The UN General Assembly’s concept of volunteerism insists on: Activities undertaken of free will, for the general public good and where monetary reward is not the principal motivating factor . The UN Volunteer Programme outlines four types of volunteerism: Mutual aid/self-help; philanthropy and service to others; civic participation; and advocacy and campaigning . Not all activists are volunteers, many activists are volunteers and many volunteers are activists. To further explain this, Naidoo contends that:
“…the word volunteering can conjure up negative connotation for some in the civil society, particularly those in activist quarters. Instead of addressing the root causes of social problems, volunteering is sometimes seen as humanitarian action which alleviates the daily suffering of the poor and marginalized by providing direct services, but falls short of producing real change. Activism on the other hand is associated with advocacy, campaigning and social disobedience undertaken with the explicit aim of systemic social, economic and political change….It is increasingly being recognized that a key question facing civil society is how to foster greater respect and dialogue between these two worlds so that they might find new ways of engagement around shared goals of development and justice…”

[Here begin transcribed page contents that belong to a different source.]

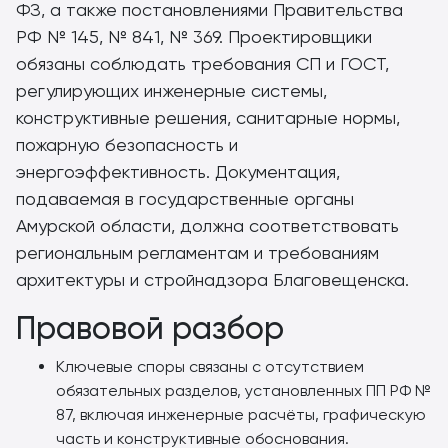
ФЗ, а также постановлениями Правительства
РФ № 145, № 841, № 369. Проектировщики
обязаны соблюдать требования СП и ГОСТ,
регулирующих инженерные системы,
конструктивные решения, санитарные нормы,
пожарную безопасность и
энергоэффективность. Документация,
подаваемая в государственные органы
Амурской области, должна соответствовать
региональным регламентам и требованиям
архитектуры и стройнадзора Благовещенска.
Правовой разбор
Ключевые споры связаны с отсутствием
обязательных разделов, установленных ПП РФ №
87, включая инженерные расчёты, графическую
часть и конструктивные обоснования.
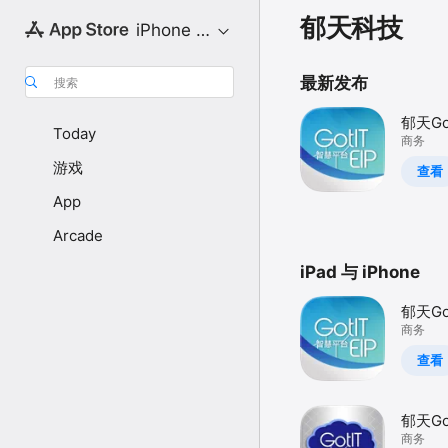
郁天科技
iPhone 专区
最新发布
搜索
郁天Got
Today
慧平台
商务
游戏
查看
App
Arcade
iPad 与 iPhone
郁天Got
慧平台
商务
查看
郁天Got
慧平台
商务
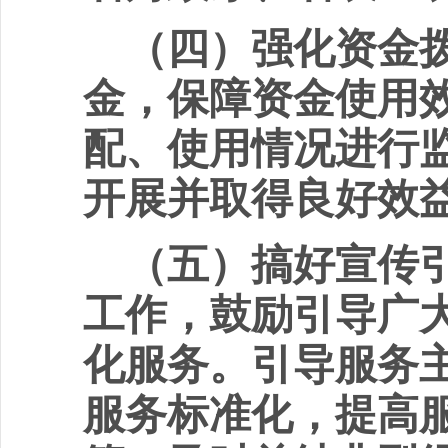
（四）强化资金
金，保障资金使用
配、使用情况进行
开展并取得良好效
（五）搞好宣传
工作，鼓励引导广
化服务。引导服务
服务标准化，提高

Volunteerism provides a moment for a fuller commitment of people in the course of development of any state, this is similar to the efforts shown by the civil society organizations across the world through activism. At the Fourth High Level Forum on Aid effectiveness in Busan it was recognized that the guarantees made by states are not being converted into reality at the community level . This is despite the interest in citizens to be a part of delivering the development goals and holding governments to account . How best can these efforts be harnessed to realise the community welfare?
Volunteering involving advocacy to bring about change in governance and that which promotes civic engagement naturally merges with social activism in purpose and strategy. In this era of technological advancements especially in social media, these avenues have been expanded and people have been voicing out their cries and concerns whilst providing help through these channels. Online activism and online volunteering have become powerful weapons of change in various communities. Are you involved?
“Social activism starts at exactly the same premise as volunteering – people giving time who want to make a change in their community”.